** PROVIDED DATA follows **

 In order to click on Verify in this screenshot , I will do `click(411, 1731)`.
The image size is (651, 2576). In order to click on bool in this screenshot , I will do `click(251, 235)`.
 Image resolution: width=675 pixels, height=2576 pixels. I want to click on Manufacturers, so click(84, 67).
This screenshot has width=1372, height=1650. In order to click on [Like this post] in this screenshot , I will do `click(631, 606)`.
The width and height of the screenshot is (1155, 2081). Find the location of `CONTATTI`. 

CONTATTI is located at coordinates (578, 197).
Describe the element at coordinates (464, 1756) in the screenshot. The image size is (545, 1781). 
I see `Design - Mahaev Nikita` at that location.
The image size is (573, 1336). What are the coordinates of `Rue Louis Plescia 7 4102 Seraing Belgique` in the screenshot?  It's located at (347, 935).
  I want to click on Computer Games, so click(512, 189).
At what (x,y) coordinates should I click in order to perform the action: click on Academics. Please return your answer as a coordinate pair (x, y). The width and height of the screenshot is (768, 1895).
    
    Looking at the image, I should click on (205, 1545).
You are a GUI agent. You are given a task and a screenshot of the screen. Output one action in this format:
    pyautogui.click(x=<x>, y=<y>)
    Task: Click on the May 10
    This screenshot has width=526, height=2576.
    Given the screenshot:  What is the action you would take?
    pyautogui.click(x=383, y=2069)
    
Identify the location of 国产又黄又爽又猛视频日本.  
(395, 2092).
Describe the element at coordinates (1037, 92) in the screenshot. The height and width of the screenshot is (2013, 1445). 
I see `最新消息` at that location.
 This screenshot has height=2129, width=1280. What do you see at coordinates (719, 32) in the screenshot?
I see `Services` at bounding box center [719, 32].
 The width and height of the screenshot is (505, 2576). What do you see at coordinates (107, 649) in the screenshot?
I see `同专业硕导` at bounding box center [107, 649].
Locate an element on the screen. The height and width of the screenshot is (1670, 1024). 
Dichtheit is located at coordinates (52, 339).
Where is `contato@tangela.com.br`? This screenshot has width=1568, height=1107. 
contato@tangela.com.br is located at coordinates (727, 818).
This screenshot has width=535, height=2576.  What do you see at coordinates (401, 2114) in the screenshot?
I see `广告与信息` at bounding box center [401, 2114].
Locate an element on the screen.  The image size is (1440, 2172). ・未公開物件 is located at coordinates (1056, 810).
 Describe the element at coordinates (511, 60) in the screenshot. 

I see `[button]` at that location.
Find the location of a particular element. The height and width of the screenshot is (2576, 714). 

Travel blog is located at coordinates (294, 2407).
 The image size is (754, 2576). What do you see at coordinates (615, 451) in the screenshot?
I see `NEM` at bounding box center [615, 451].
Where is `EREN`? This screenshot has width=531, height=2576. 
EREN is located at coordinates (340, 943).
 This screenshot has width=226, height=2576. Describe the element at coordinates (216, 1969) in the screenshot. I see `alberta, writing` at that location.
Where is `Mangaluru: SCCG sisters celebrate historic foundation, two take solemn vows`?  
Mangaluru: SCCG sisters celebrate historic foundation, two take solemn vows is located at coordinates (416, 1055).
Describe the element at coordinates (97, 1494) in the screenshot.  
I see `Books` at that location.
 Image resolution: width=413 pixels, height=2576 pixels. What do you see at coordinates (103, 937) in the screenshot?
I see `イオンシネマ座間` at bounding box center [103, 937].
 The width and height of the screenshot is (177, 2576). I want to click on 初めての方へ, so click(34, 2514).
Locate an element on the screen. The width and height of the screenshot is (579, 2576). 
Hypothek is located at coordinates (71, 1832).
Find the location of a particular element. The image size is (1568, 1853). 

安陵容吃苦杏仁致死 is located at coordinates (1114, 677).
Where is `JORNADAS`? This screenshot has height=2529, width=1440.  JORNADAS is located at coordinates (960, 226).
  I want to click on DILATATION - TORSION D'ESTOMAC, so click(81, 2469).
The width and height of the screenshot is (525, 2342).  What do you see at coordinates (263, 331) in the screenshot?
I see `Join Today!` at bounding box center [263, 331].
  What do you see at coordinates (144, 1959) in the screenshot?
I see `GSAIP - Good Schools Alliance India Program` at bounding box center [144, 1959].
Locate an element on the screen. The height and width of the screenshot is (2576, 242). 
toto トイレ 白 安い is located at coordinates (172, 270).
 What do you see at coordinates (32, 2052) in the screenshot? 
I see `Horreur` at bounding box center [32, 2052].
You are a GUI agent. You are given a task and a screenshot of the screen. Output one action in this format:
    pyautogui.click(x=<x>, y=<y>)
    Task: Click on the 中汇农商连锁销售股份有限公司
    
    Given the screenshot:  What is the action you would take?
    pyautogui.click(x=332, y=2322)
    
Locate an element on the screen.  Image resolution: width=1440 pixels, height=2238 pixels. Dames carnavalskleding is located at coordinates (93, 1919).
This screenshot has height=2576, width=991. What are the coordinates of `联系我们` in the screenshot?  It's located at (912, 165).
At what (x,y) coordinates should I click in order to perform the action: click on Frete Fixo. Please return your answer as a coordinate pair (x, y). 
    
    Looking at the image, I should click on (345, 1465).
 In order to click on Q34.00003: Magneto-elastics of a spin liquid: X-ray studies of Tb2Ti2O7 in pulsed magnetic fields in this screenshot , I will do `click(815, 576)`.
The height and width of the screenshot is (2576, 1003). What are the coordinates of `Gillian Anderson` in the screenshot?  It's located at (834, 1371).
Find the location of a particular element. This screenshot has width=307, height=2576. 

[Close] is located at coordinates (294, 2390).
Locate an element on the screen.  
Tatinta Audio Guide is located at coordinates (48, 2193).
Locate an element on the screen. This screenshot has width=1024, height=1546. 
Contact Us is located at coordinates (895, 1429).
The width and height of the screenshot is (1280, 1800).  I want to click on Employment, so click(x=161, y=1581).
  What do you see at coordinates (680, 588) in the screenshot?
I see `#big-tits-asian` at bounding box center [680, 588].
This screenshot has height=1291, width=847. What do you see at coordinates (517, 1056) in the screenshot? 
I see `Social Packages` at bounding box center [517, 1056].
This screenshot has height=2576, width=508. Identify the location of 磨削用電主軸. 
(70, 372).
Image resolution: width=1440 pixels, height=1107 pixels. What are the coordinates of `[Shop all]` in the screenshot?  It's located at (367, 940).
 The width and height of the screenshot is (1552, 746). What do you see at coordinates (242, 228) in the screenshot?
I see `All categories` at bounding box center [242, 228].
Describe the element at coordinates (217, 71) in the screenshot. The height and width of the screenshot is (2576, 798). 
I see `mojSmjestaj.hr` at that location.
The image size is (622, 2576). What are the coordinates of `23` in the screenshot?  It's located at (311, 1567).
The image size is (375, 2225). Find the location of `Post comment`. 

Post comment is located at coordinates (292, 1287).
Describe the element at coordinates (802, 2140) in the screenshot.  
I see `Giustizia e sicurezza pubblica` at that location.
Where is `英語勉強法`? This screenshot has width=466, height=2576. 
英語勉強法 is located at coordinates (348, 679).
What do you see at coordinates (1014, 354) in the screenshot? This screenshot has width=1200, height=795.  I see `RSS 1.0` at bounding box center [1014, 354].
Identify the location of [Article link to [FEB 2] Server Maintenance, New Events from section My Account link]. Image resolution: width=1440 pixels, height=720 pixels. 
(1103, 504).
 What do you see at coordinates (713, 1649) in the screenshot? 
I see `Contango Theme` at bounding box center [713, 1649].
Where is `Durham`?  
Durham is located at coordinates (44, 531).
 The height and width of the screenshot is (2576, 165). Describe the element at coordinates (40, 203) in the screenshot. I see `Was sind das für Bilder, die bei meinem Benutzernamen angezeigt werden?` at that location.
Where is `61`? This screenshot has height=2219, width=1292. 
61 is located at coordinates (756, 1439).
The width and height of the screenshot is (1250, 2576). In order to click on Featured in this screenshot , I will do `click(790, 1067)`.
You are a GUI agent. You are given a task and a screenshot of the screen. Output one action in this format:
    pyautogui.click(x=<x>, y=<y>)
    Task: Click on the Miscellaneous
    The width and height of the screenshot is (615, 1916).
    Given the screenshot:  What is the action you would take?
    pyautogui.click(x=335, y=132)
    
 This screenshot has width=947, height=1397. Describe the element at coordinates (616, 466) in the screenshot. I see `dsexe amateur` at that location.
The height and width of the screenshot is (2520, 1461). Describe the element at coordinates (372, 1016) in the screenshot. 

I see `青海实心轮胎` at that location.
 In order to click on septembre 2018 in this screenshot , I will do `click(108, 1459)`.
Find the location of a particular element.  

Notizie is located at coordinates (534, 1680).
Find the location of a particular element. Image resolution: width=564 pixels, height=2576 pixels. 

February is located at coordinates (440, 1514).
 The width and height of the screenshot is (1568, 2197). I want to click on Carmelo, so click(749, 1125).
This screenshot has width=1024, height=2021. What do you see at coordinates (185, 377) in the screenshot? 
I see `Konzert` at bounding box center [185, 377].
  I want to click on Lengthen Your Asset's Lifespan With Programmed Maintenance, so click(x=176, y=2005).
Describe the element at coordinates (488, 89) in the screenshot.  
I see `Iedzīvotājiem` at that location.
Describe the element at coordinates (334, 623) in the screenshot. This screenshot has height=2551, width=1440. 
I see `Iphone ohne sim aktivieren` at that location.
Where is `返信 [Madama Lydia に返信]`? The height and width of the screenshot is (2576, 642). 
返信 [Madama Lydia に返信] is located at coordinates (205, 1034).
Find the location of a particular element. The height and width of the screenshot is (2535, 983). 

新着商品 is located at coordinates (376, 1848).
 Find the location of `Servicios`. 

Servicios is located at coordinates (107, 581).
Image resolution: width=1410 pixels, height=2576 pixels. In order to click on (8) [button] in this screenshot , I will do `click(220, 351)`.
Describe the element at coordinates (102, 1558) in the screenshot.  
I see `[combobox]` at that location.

** End of PROVIDED DATA **

YOUR ASSIGNMENT - In the entries above, the lines between the one holding "Locate an element on the screen. This" and the one holding "The image size is (622, 2576).", inclusive, are to be printed exactly as written, and those alone.

SOLUTION -
Locate an element on the screen. This screenshot has width=1024, height=1546. 
Contact Us is located at coordinates (895, 1429).
The width and height of the screenshot is (1280, 1800).  I want to click on Employment, so click(x=161, y=1581).
  What do you see at coordinates (680, 588) in the screenshot?
I see `#big-tits-asian` at bounding box center [680, 588].
This screenshot has height=1291, width=847. What do you see at coordinates (517, 1056) in the screenshot? 
I see `Social Packages` at bounding box center [517, 1056].
This screenshot has height=2576, width=508. Identify the location of 磨削用電主軸. 
(70, 372).
Image resolution: width=1440 pixels, height=1107 pixels. What are the coordinates of `[Shop all]` in the screenshot?  It's located at (367, 940).
 The width and height of the screenshot is (1552, 746). What do you see at coordinates (242, 228) in the screenshot?
I see `All categories` at bounding box center [242, 228].
Describe the element at coordinates (217, 71) in the screenshot. The height and width of the screenshot is (2576, 798). 
I see `mojSmjestaj.hr` at that location.
The image size is (622, 2576). What are the coordinates of `23` in the screenshot?  It's located at (311, 1567).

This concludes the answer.